Jay’s father, Denton, comes across as a well-meaning but obsessive nut whose wife and child take a back seat to every emergency call crackling over his police scanner. According to his wife, Teena, Denton is “a good man” -- a true-blue fireman, faithful husband, even a passable father when he’s around.

But in his young son’s eyes, the fire department steals all Denton’s energy, and everything Jay yearns for in the way of father-son activities goes on the back burner. Dad promises to build a treehouse, teach him to ride a bike, have a squirt-gun fight and go hunting together. But he’s pathologically incapable of any follow-through and, even more oddly, often ends up doing these things alone.

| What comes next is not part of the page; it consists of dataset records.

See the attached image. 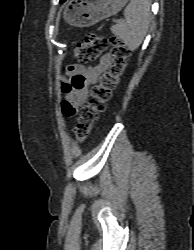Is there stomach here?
I'll return each mask as SVG.
<instances>
[{"label": "stomach", "mask_w": 194, "mask_h": 250, "mask_svg": "<svg viewBox=\"0 0 194 250\" xmlns=\"http://www.w3.org/2000/svg\"><path fill=\"white\" fill-rule=\"evenodd\" d=\"M128 0H71L65 8L67 23L77 27H87L115 15Z\"/></svg>", "instance_id": "obj_1"}]
</instances>
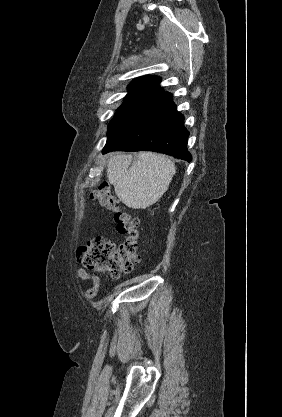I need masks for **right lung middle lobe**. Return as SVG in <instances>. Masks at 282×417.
<instances>
[{
	"mask_svg": "<svg viewBox=\"0 0 282 417\" xmlns=\"http://www.w3.org/2000/svg\"><path fill=\"white\" fill-rule=\"evenodd\" d=\"M160 96L158 94L130 92L126 96L124 103L117 109L114 118L108 126V139L139 117Z\"/></svg>",
	"mask_w": 282,
	"mask_h": 417,
	"instance_id": "dd1d6c3e",
	"label": "right lung middle lobe"
}]
</instances>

Teena and her parents are the only reliable, caring members of the family. Yet, intentionally or not, the author’s portrait of his mother captures a discontented, angry, unsociable woman who blames her in-laws with a vengeance for her less than happy life.

Teena’s ways of “protecting” Jay are unnerving. She nixes the rare activities his father wants to include him in at the firehouse — “chicken and waffle breakfasts, Santa Claus’ annual Sunday afternoon visit” — telling Denton, “It’s not a place for kids.”

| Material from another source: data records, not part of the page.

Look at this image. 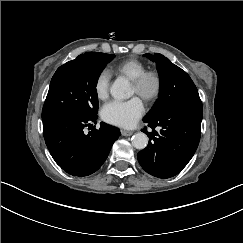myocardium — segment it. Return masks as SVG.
Wrapping results in <instances>:
<instances>
[{
  "mask_svg": "<svg viewBox=\"0 0 243 243\" xmlns=\"http://www.w3.org/2000/svg\"><path fill=\"white\" fill-rule=\"evenodd\" d=\"M150 80H154L155 88L152 92H147L146 86ZM132 83L136 89V94L148 103L158 100L164 91L163 75L155 68L145 69L137 78L132 80Z\"/></svg>",
  "mask_w": 243,
  "mask_h": 243,
  "instance_id": "1",
  "label": "myocardium"
}]
</instances>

When Jay is 7 years old, she and her parents tell him his grandfather is an arsonist, “a sick man.” When Lucky gives his 8-year-old grandson a punching bag for his birthday, Teena offers to tape Lucky’s picture to it. “I know I’d rather punch something with his face on it.”

Yikes.

Varner’s memoir succeeds at many things: His writing is clean, crisp and brutally honest. He conveys the worn but dogged spirit of his hometown and its economic depression. He evokes the intimate feel of a small-town newspaper, where to write an obituary is almost always to profile a former schoolmate, friend or neighbor.

Through his observant eyes, his father and grandfather emerge as men starved for a place in the community and for something more -- an emotional release neither can obtain without the familiar element of fire. But his snappish, insensitive relatives often seem more suited to the author’s original plan: fiction.

Like the boy in another fairy tale, Varner wants to see people as they really are, but there is a speck in his eye: his uncharitable take on the troubled souls he needs to understand. It mars what otherwise might have been a more compassionate exploration of when -- and why -- these flames began.